Akkermansia muciniphila is suspected to be involved in a mechanism that restores the intestinal mucin reserves, making them self-sufficient [2]. As mucin degrades, a variety of fermented products are released. Among these are Short Chain Fatty Acids (SCFA), known to serve as energy sources for neighboring bacteria. Acetate, a prominent SCFA released in the gut, is known to curtail weight gain by virtue of its anorectic effects. While the contribution of A. muciniphila towards acetate levels is unknown, published evidence suggests a strong correlation between its abundance and acetate levels [3]. This abundance in the intestine induces the expression of a protein FIAF (Fasting-Induced Adipose Factor) known to promote reduction of fat storage. Akkermansia also increases the expression of RegIII, a bactericidal lectin which specifically targets certain pathogenic species in the intestine [4].

Significance with respect to human health
A. muciniphila is considered to be the most abundant mucolytic (mucus degrading) bacteria in a healthy individual. A low concentration of this species in your gut could indicate a thin mucous layer, thereby resulting in a weakened gut barrier function, besides increased translocation of bacterial toxins.
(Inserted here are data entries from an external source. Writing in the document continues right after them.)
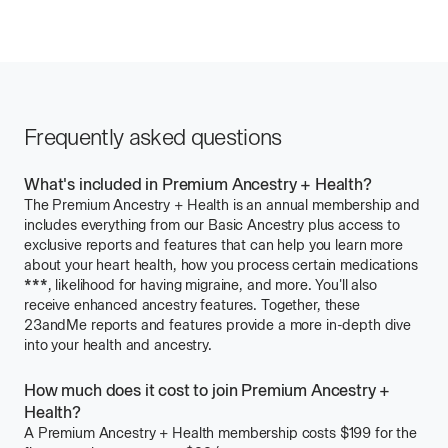
Frequently asked questions
What's included in Premium Ancestry + Health?
The
Premium Ancestry + Health
is an annual membership and
includes everything from our
Basic Ancestry
plus access to
exclusive reports and features that can help you learn more
about your heart health, how you process certain medications
***
Learn
, likelihood for having migraine, and more. You'll also
receive enhanced ancestry features. Together, these
about
23andMe reports and features provide a more in-depth dive
Considerations
into your health and ancestry.
and
Limitations
for
How much does it cost to join Premium Ancestry +
Pharmacogenetics
Health?
Reports
A
Premium Ancestry + Health
membership costs
$199
for the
Patients suffering from Inflammatory Bowel Disease (IBD), obesity and Type II diabetes (T2D) tend to have lower concentrations of A. muciniphila [5]. Its concentration is also known to decrease with age [2]

Let’s have some Akkermansia for lunch!
It is understood that oral consumption of live Akkermansia spp. (tested on mice) may prevent diet-induced obesity by means of altering the adipose tissue metabolism and gut permeability without affecting appetite and food habits. As impressive as its properties are, the administration of this bacterium on humans is still under investigation owing to safety concerns [6].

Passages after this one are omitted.